Co-defendant Local 77 is not a party to this Motion. (Doc. 25.)
I. BACKGROUND
This motion comes to the court after Summerville filed five separate, repetitive actions against Defendants Local 77 and AFSCME, each alleging wrongdoing arising out of the same negotiation and ratification of a collective bargaining agreement between Duke University and Local 77. (Doc. 22 at 1.)
Summerville filed yet another (sixth) action against Duke University for providing an affidavit that was used in the first action, civil action no. 1:03cv00770, which was also dismissed.Summerville v. Duke Univ., No. 1:05CV223, 2006 U.S. Dist. LEXIS 14446, at *3 (M.D.N.C. Mar. 24, 2006), aff'd, 204 F. App'x 306, 306 (4th Cir. 2006) (per curiam).
In the first action, Summerville v. Local 77, No. 1:03CV00770, this court (Osteen, J.), upon Recommendation of the Magistrate Judge, granted summary judgment in favor of Defendants and dismissed Summerville's complaint. 369 F. Supp. 2d 648, 649 (M.D.N.C. 2005). The Fourth Circuit affirmed, 142 F. App'x 762, 762 (4th Cir. 2005), and the Supreme Court denied certiorari. 547 U.S. 1132, 1132 (2006).
In the second action, Summerville v. Local 77, No. 1:05CV00101, the court (Osteen, J.) granted Defendants' motion to dismiss after finding that Summerville's action was barred by the statute of limitations. 2006 U.S. Dist. LEXIS 47148, at *15 (M.D.N.C. July 11, 2006). The court considered but refrained from sanctioning Summerville. Id. at *16.

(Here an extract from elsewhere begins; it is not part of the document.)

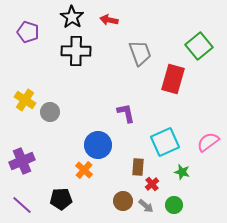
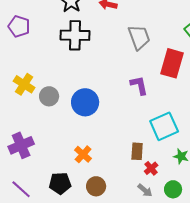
purple pentagon: (28, 32) -> (19, 26), moved
purple L-shape: (126, 113) -> (139, 85), moved
blue circle: (98, 145) -> (85, 102), moved
brown circle: (123, 201) -> (96, 186), moved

Finding no relief in the federal courts, Summerville resorted to filing lawsuits in state court. In the third action,Summerville v. Local 77, No. 1:06CV00681, Summerville filed a complaint in the Superior Court for Durham County, North Carolina. 2007 U.S. Dist. LEXIS 24491, at *2 (M.D.N.C. Apr. 2, 2007). Defendants removed the action to this court. Id. Summerville sought, unsuccessfully, to remove Judge Osteen from the case on the sole grounds he had ruled against Summerville in the previous actions. Id. at *4. The court (Osteen, J.) found that Summerville's complaint was no more than a rambling "assortment of documents that [were] reproductions of documents related to the previous two matters," arose from the same operative facts as the earlier actions, and was barred by the doctrine of res judicata. Id. at *7-9. The court found that this action was "frivolous and vexatious." Id. at *1.
Summerville's fourth action, also filed in the Superior Court for Durham County, followed closely on the heels of the prior action. Summerville v. Am. Fed'n of State, County and Mun. Employees, No. 1:06CV00719, 2007 U.S. Dist. LEXIS 24529 (M.D.N.C. Apr. 2, 2007). The court (Osteen, J.) found the complaint was a hodge-podge photocopy of the first action and dismissed it as a "textbook example" of res judicata. Id. at *4. The court again found that the claims were "frivolous and vexatious." Id. at *1.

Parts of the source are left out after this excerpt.